(Task instructions): Could you report every line from the entries that includes the word "Kernel"?

§

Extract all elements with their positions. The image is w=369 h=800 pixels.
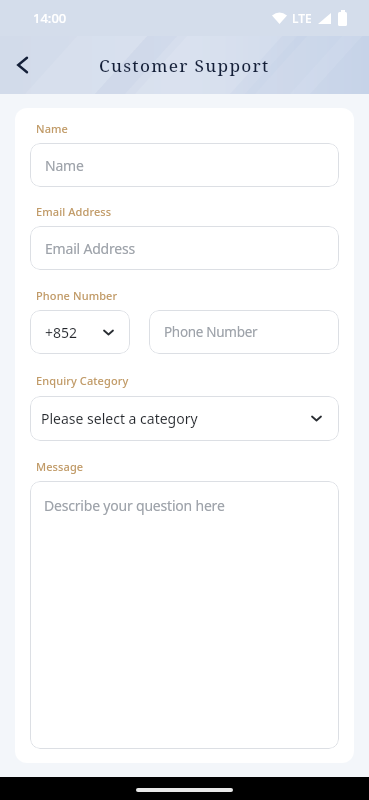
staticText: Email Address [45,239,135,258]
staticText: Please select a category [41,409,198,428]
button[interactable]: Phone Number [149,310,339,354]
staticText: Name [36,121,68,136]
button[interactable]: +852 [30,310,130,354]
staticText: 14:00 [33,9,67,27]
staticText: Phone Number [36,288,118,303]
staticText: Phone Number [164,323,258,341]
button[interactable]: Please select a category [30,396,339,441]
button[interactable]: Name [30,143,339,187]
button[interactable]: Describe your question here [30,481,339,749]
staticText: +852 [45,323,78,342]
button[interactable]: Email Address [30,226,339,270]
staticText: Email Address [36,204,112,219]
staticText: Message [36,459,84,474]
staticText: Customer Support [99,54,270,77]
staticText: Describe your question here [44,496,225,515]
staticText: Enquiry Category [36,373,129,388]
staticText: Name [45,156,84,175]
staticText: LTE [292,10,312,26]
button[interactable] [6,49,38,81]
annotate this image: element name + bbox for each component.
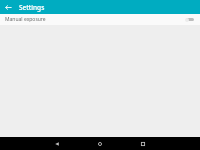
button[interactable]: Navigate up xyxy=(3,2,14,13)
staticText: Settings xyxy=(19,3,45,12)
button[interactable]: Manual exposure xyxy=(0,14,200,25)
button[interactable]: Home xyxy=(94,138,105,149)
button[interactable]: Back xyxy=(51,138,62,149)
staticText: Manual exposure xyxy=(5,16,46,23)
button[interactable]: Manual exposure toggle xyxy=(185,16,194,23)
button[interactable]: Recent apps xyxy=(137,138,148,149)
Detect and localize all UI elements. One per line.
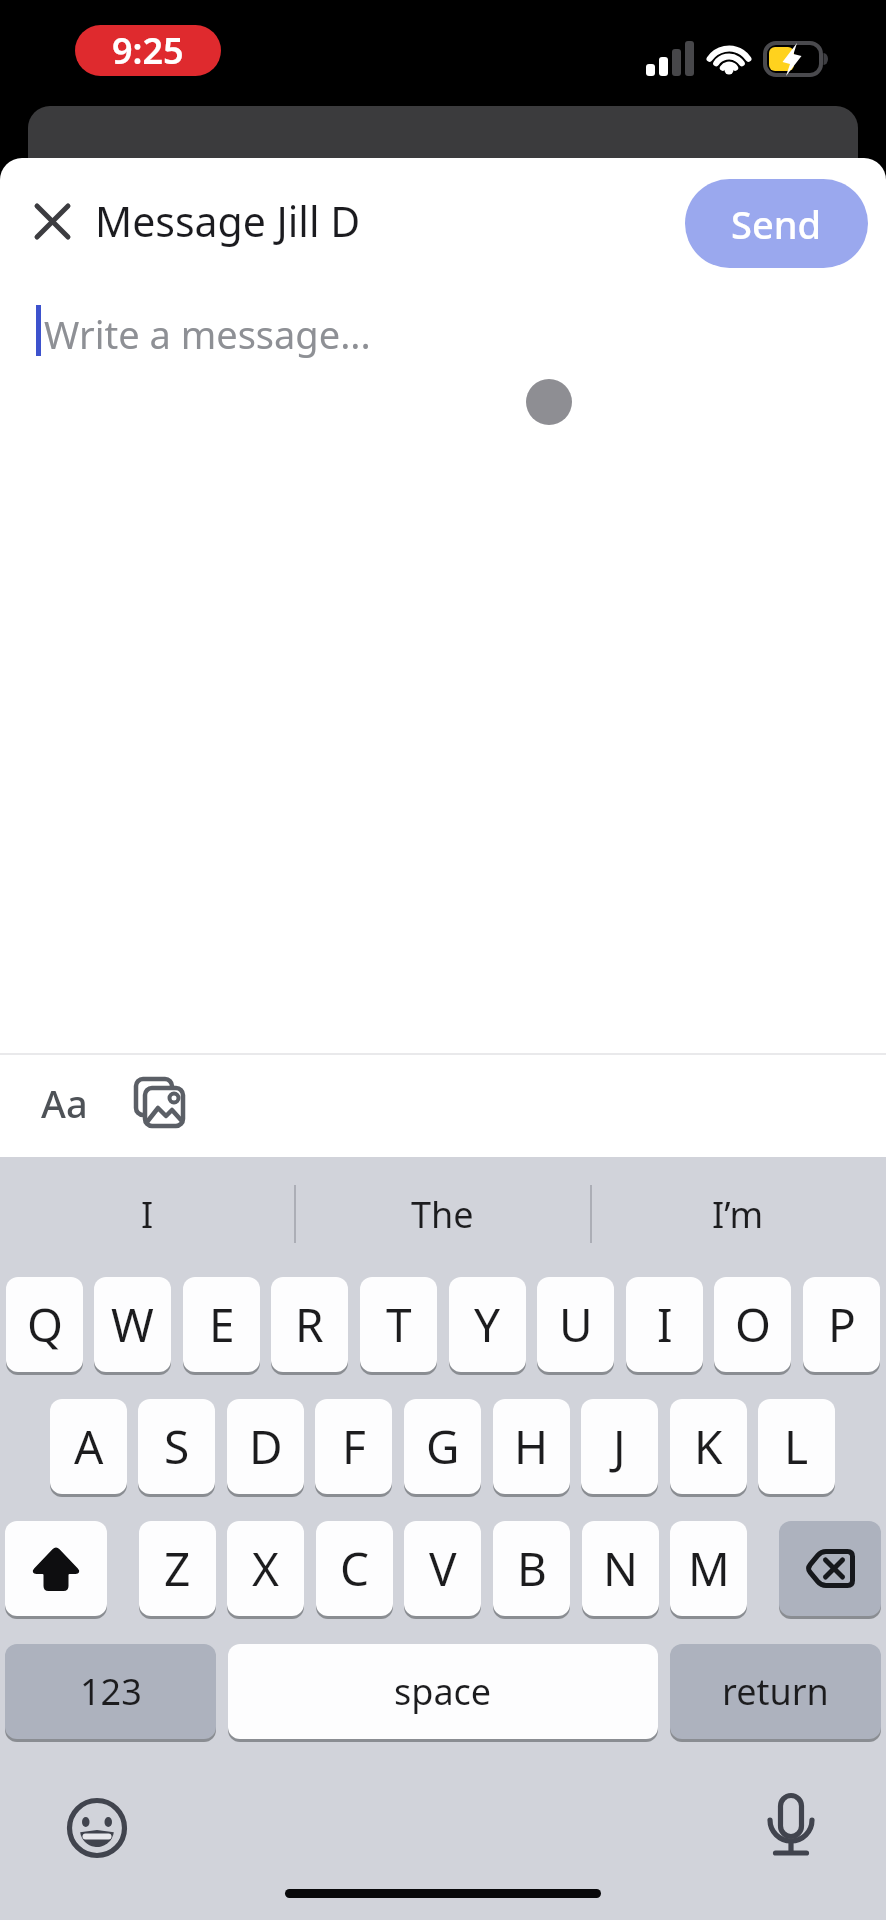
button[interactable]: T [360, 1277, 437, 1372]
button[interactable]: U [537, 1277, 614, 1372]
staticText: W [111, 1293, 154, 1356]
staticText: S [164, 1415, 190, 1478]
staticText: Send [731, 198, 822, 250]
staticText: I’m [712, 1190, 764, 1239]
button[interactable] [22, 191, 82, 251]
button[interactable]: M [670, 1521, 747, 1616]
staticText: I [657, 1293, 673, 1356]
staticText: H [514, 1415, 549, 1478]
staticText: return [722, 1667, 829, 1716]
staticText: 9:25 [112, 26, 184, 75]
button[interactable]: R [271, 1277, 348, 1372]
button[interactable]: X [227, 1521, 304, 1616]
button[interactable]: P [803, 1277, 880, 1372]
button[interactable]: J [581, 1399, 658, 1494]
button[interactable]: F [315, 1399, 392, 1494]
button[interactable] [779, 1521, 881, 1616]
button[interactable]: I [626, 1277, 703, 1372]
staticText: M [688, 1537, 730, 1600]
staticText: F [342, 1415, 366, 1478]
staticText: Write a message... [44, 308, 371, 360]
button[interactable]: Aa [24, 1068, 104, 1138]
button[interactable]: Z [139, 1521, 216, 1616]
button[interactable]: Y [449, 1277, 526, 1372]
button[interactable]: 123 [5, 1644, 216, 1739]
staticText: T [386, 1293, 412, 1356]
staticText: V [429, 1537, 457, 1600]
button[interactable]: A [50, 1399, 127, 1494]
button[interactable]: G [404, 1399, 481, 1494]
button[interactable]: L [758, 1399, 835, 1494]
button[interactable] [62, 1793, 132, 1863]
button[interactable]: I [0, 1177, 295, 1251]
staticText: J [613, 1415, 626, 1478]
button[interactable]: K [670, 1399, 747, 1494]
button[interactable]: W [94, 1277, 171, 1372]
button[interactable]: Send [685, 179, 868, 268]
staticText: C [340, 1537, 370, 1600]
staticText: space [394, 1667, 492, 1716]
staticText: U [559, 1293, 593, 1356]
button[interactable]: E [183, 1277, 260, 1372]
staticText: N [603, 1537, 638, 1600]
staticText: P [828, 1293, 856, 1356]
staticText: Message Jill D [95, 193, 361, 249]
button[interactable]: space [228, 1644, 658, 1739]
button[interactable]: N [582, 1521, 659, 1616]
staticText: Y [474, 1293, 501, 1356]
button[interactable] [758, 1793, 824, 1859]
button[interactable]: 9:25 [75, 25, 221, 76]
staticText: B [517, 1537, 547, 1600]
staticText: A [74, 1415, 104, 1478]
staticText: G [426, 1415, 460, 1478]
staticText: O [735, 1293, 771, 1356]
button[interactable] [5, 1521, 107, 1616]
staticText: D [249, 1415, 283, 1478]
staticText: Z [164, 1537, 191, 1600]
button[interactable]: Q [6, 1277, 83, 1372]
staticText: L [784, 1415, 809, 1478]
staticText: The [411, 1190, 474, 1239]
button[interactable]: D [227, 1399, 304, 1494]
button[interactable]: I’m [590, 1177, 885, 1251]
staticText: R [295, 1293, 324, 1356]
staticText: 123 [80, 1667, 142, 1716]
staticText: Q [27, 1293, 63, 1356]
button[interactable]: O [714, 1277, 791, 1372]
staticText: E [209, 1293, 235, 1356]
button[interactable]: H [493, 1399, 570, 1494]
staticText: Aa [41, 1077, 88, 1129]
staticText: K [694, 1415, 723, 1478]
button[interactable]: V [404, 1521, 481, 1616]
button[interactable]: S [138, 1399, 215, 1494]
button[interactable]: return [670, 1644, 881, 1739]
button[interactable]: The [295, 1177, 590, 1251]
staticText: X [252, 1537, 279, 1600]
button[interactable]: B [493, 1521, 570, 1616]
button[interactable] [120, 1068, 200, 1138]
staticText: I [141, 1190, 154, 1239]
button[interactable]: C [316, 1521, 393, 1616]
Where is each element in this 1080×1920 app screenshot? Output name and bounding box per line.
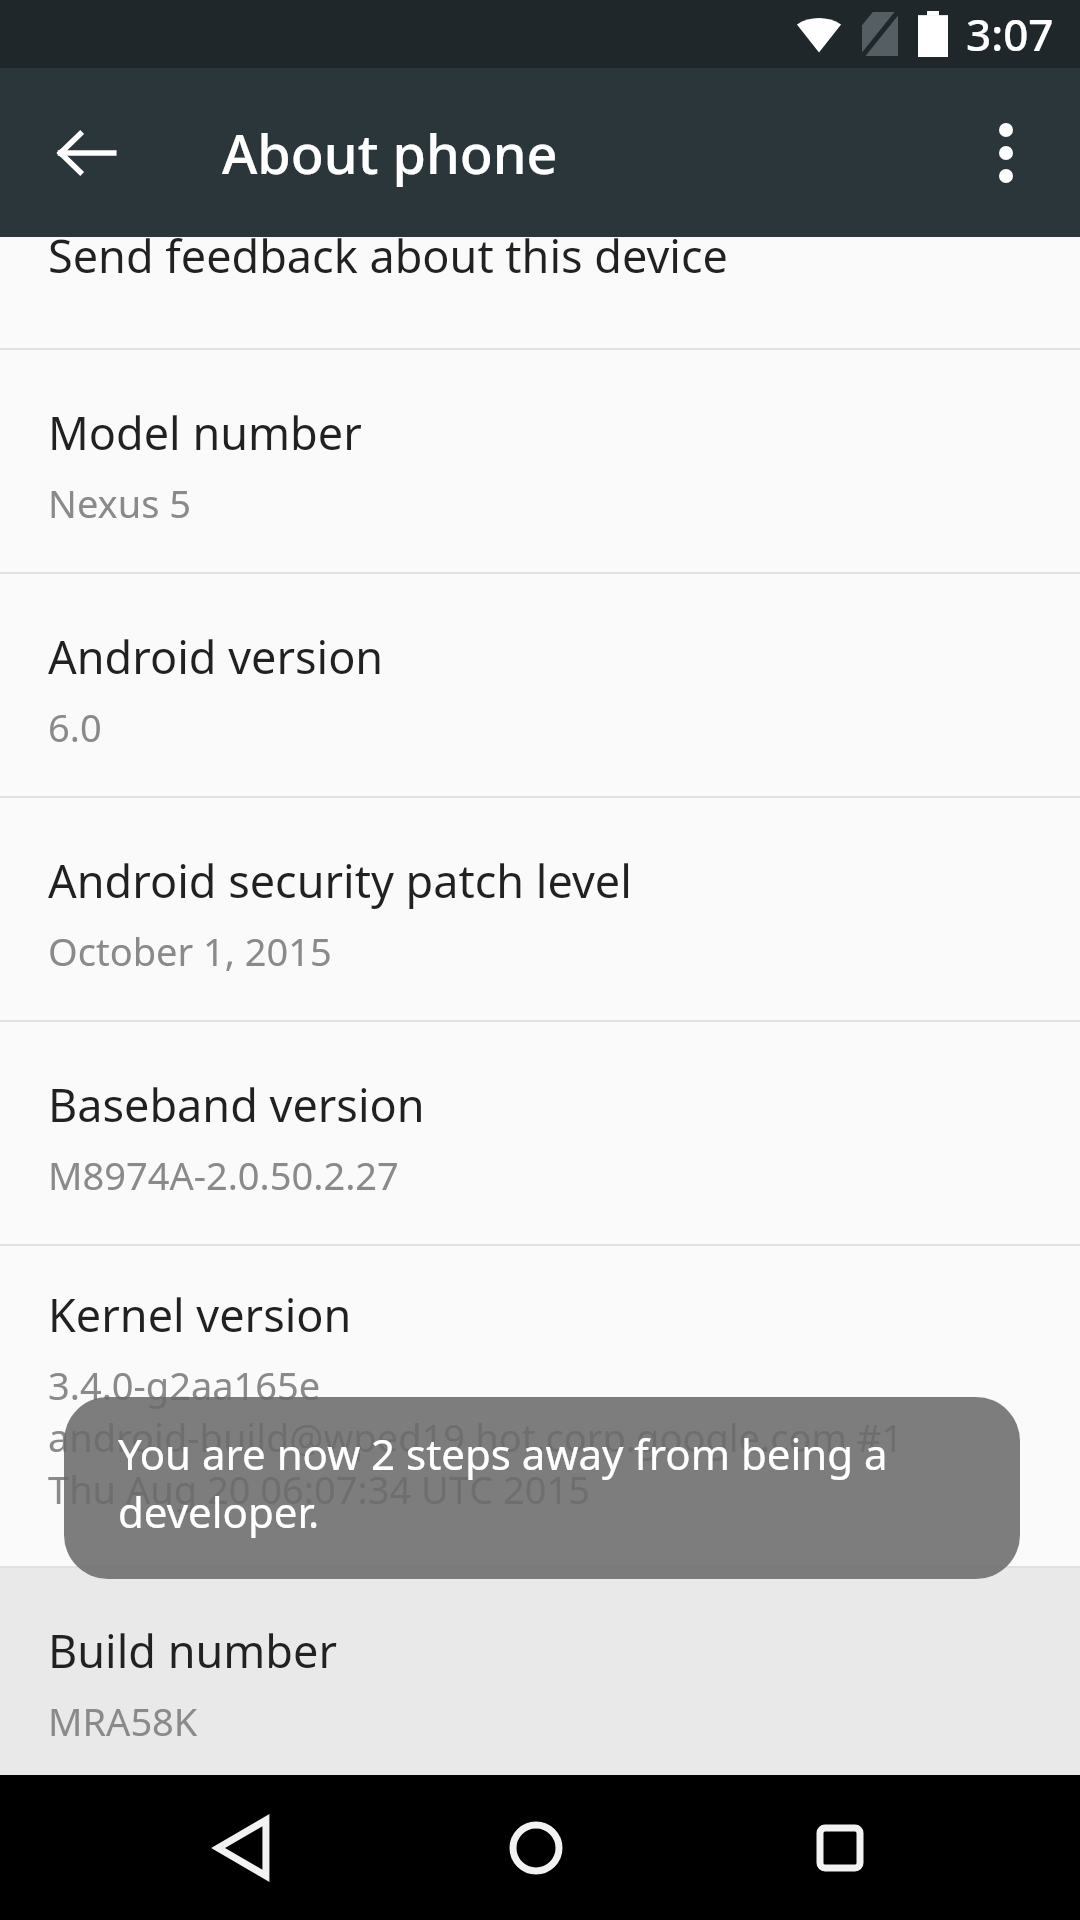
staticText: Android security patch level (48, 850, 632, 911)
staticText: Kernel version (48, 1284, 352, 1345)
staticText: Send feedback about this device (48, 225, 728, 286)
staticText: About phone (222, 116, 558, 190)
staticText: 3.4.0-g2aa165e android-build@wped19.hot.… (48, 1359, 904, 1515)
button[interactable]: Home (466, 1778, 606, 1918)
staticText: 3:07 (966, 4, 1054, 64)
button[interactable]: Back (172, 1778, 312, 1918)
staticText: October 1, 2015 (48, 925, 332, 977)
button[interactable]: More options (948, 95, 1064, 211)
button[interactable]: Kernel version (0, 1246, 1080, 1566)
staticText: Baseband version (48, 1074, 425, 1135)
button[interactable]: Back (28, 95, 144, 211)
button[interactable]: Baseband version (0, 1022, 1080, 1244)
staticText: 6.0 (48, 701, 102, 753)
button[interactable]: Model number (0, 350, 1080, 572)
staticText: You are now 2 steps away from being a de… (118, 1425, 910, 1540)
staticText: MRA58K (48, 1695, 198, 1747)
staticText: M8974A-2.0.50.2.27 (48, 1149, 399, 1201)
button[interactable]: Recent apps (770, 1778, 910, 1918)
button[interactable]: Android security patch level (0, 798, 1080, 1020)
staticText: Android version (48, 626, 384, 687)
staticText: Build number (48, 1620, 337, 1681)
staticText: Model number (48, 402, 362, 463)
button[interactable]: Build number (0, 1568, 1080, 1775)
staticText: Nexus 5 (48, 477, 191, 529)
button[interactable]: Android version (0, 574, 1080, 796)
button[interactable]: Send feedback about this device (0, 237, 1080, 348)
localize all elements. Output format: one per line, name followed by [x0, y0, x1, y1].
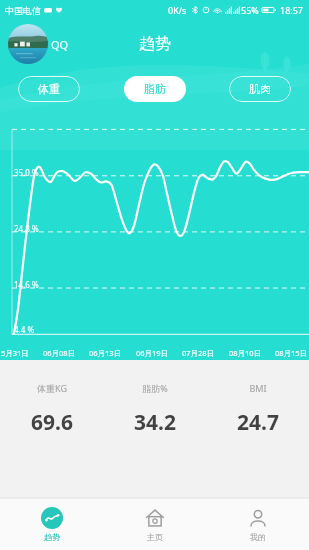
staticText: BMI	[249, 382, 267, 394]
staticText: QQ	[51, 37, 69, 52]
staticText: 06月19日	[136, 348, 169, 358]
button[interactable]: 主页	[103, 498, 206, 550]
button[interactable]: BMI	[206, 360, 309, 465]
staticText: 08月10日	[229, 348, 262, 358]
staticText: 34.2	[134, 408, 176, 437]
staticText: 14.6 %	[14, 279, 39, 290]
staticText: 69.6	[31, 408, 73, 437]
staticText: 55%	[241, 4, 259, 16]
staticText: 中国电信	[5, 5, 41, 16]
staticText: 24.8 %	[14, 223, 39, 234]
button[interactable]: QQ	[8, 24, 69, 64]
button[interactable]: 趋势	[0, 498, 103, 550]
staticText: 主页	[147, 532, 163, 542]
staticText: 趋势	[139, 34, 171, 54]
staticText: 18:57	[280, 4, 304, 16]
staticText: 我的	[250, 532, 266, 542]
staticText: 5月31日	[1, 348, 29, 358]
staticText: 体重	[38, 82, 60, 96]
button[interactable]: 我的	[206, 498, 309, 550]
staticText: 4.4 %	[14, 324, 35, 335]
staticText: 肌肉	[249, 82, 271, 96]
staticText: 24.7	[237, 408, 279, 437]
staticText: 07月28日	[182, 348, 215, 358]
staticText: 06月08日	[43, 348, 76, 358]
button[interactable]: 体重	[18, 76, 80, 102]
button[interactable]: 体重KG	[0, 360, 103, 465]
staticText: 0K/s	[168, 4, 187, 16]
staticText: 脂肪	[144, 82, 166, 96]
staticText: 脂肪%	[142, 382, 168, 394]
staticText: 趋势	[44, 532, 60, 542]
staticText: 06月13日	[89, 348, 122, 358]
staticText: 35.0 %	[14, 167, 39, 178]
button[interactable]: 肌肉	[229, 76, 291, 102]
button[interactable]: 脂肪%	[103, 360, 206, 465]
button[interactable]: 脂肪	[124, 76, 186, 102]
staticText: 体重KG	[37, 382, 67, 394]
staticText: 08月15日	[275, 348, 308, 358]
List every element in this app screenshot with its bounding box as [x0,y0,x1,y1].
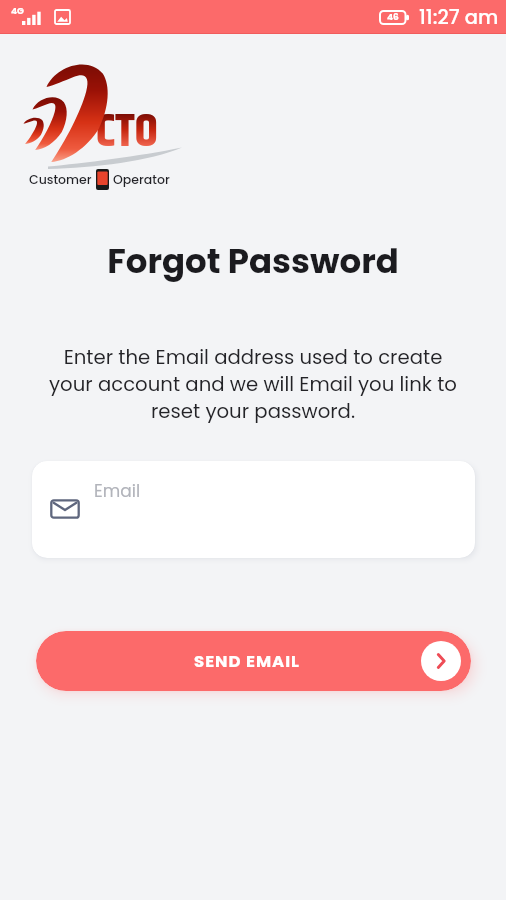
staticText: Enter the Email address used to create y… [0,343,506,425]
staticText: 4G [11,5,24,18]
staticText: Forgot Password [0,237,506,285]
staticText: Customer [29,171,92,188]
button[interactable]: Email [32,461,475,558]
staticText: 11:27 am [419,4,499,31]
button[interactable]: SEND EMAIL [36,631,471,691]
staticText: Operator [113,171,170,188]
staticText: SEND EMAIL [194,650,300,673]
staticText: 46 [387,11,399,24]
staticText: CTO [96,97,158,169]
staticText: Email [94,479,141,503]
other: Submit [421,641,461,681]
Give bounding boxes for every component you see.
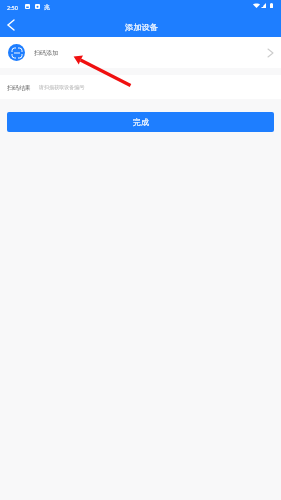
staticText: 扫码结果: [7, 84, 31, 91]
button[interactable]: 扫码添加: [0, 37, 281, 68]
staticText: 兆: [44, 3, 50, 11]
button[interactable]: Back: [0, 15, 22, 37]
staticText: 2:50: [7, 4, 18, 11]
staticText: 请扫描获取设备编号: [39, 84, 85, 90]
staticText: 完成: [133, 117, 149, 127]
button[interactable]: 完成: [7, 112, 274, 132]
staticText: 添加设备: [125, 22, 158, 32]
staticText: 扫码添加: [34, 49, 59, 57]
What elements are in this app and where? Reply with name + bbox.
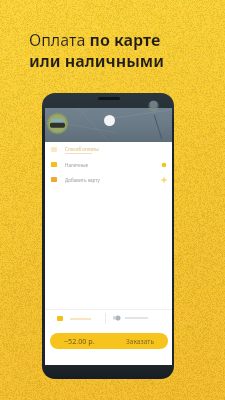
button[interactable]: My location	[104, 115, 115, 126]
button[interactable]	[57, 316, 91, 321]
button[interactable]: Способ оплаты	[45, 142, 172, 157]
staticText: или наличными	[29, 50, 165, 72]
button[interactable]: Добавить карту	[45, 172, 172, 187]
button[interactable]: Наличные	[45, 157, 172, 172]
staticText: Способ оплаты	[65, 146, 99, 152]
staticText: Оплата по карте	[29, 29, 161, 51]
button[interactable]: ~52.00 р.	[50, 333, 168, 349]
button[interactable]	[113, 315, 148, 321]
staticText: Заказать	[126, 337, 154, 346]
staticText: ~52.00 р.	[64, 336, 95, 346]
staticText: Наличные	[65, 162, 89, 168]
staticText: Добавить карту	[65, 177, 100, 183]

§

(Expected answer):
staticText: Kernel version (48, 1284, 352, 1345)
button[interactable]: Kernel version (0, 1246, 1080, 1566)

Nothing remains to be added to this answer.